TASK DATA

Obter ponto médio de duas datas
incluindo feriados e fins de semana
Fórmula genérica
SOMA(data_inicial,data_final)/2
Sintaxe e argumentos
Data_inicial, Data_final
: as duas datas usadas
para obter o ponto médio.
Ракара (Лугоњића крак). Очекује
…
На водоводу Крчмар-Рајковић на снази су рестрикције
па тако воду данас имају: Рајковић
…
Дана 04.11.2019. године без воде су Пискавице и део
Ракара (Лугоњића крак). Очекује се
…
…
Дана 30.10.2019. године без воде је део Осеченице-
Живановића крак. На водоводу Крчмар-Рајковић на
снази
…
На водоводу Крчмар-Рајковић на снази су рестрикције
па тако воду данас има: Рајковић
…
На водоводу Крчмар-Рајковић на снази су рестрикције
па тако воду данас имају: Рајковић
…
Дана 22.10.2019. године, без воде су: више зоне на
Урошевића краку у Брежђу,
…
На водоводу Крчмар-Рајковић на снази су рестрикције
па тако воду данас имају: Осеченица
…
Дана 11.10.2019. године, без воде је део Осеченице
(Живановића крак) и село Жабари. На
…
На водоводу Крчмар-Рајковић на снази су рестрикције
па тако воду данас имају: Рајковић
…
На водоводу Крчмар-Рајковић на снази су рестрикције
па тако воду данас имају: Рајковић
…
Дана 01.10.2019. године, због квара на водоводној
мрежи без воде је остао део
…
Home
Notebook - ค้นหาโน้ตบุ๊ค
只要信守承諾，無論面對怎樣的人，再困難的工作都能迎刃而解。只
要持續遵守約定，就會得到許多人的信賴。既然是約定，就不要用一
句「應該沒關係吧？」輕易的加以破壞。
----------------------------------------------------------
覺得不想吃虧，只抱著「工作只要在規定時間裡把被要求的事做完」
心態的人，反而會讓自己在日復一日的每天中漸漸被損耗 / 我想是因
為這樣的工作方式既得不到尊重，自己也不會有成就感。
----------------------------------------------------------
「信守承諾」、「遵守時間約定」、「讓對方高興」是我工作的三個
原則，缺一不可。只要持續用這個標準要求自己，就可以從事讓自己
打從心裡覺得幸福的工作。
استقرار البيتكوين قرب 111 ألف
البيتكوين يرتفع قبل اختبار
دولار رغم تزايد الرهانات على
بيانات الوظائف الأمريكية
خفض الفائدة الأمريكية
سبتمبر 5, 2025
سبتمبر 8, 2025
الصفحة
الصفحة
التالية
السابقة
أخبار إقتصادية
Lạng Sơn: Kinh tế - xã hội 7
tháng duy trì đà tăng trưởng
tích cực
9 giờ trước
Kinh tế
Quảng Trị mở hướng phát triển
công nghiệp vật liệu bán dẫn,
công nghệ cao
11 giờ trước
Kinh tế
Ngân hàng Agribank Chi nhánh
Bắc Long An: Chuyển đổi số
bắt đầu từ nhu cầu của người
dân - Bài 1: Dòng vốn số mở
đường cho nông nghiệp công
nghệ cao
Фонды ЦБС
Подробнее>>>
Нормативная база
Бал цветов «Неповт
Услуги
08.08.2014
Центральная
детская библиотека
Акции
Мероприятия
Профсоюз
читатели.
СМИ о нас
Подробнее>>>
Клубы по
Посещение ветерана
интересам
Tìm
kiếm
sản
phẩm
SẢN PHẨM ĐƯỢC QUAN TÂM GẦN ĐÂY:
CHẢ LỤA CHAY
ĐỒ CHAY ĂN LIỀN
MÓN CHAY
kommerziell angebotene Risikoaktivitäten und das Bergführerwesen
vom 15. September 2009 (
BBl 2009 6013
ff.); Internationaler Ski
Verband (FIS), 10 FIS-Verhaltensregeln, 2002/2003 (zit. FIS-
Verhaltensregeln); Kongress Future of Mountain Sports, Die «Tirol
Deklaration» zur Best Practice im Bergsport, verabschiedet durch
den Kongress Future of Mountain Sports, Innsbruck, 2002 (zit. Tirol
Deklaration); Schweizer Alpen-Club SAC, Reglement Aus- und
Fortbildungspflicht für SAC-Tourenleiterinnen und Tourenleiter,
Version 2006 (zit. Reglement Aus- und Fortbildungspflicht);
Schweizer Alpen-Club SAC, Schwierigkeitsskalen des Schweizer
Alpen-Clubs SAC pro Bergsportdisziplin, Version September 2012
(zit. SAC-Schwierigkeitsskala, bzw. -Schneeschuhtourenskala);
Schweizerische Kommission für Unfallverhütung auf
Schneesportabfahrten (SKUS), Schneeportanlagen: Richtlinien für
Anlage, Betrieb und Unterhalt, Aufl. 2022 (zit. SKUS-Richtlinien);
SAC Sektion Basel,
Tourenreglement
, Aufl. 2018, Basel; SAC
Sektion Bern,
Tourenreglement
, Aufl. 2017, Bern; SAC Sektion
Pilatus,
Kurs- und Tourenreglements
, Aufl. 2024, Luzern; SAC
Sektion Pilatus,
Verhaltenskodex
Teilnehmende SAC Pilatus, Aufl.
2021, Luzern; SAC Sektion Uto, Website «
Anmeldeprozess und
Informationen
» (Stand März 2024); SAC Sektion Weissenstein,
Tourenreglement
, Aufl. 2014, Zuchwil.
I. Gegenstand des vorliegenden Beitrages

TASK REQUIREMENTS
Each line of the data must be copied exactly as it appears.

SOLUTION FOR THIS TASK
Obter ponto médio de duas datas
incluindo feriados e fins de semana
Fórmula genérica
SOMA(data_inicial,data_final)/2
Sintaxe e argumentos
Data_inicial, Data_final
: as duas datas usadas
para obter o ponto médio.
Ракара (Лугоњића крак). Очекује
…
На водоводу Крчмар-Рајковић на снази су рестрикције
па тако воду данас имају: Рајковић
…
Дана 04.11.2019. године без воде су Пискавице и део
Ракара (Лугоњића крак). Очекује се
…
…
Дана 30.10.2019. године без воде је део Осеченице-
Живановића крак. На водоводу Крчмар-Рајковић на
снази
…
На водоводу Крчмар-Рајковић на снази су рестрикције
па тако воду данас има: Рајковић
…
На водоводу Крчмар-Рајковић на снази су рестрикције
па тако воду данас имају: Рајковић
…
Дана 22.10.2019. године, без воде су: више зоне на
Урошевића краку у Брежђу,
…
На водоводу Крчмар-Рајковић на снази су рестрикције
па тако воду данас имају: Осеченица
…
Дана 11.10.2019. године, без воде је део Осеченице
(Живановића крак) и село Жабари. На
…
На водоводу Крчмар-Рајковић на снази су рестрикције
па тако воду данас имају: Рајковић
…
На водоводу Крчмар-Рајковић на снази су рестрикције
па тако воду данас имају: Рајковић
…
Дана 01.10.2019. године, због квара на водоводној
мрежи без воде је остао део
…
Home
Notebook - ค้นหาโน้ตบุ๊ค
只要信守承諾，無論面對怎樣的人，再困難的工作都能迎刃而解。只
要持續遵守約定，就會得到許多人的信賴。既然是約定，就不要用一
句「應該沒關係吧？」輕易的加以破壞。
----------------------------------------------------------
覺得不想吃虧，只抱著「工作只要在規定時間裡把被要求的事做完」
心態的人，反而會讓自己在日復一日的每天中漸漸被損耗 / 我想是因
為這樣的工作方式既得不到尊重，自己也不會有成就感。
----------------------------------------------------------
「信守承諾」、「遵守時間約定」、「讓對方高興」是我工作的三個
原則，缺一不可。只要持續用這個標準要求自己，就可以從事讓自己
打從心裡覺得幸福的工作。
استقرار البيتكوين قرب 111 ألف
البيتكوين يرتفع قبل اختبار
دولار رغم تزايد الرهانات على
بيانات الوظائف الأمريكية
خفض الفائدة الأمريكية
سبتمبر 5, 2025
سبتمبر 8, 2025
الصفحة
الصفحة
التالية
السابقة
أخبار إقتصادية
Lạng Sơn: Kinh tế - xã hội 7
tháng duy trì đà tăng trưởng
tích cực
9 giờ trước
Kinh tế
Quảng Trị mở hướng phát triển
công nghiệp vật liệu bán dẫn,
công nghệ cao
11 giờ trước
Kinh tế
Ngân hàng Agribank Chi nhánh
Bắc Long An: Chuyển đổi số
bắt đầu từ nhu cầu của người
dân - Bài 1: Dòng vốn số mở
đường cho nông nghiệp công
nghệ cao
Фонды ЦБС
Подробнее>>>
Нормативная база
Бал цветов «Неповт
Услуги
08.08.2014
Центральная
детская библиотека
Акции
Мероприятия
Профсоюз
читатели.
СМИ о нас
Подробнее>>>
Клубы по
Посещение ветерана
интересам
Tìm
kiếm
sản
phẩm
SẢN PHẨM ĐƯỢC QUAN TÂM GẦN ĐÂY:
CHẢ LỤA CHAY
ĐỒ CHAY ĂN LIỀN
MÓN CHAY
kommerziell angebotene Risikoaktivitäten und das Bergführerwesen
vom 15. September 2009 (
BBl 2009 6013
ff.); Internationaler Ski
Verband (FIS), 10 FIS-Verhaltensregeln, 2002/2003 (zit. FIS-
Verhaltensregeln); Kongress Future of Mountain Sports, Die «Tirol
Deklaration» zur Best Practice im Bergsport, verabschiedet durch
den Kongress Future of Mountain Sports, Innsbruck, 2002 (zit. Tirol
Deklaration); Schweizer Alpen-Club SAC, Reglement Aus- und
Fortbildungspflicht für SAC-Tourenleiterinnen und Tourenleiter,
Version 2006 (zit. Reglement Aus- und Fortbildungspflicht);
Schweizer Alpen-Club SAC, Schwierigkeitsskalen des Schweizer
Alpen-Clubs SAC pro Bergsportdisziplin, Version September 2012
(zit. SAC-Schwierigkeitsskala, bzw. -Schneeschuhtourenskala);
Schweizerische Kommission für Unfallverhütung auf
Schneesportabfahrten (SKUS), Schneeportanlagen: Richtlinien für
Anlage, Betrieb und Unterhalt, Aufl. 2022 (zit. SKUS-Richtlinien);
SAC Sektion Basel,
Tourenreglement
, Aufl. 2018, Basel; SAC
Sektion Bern,
Tourenreglement
, Aufl. 2017, Bern; SAC Sektion
Pilatus,
Kurs- und Tourenreglements
, Aufl. 2024, Luzern; SAC
Sektion Pilatus,
Verhaltenskodex
Teilnehmende SAC Pilatus, Aufl.
2021, Luzern; SAC Sektion Uto, Website «
Anmeldeprozess und
Informationen
» (Stand März 2024); SAC Sektion Weissenstein,
Tourenreglement
, Aufl. 2014, Zuchwil.
I. Gegenstand des vorliegenden Beitrages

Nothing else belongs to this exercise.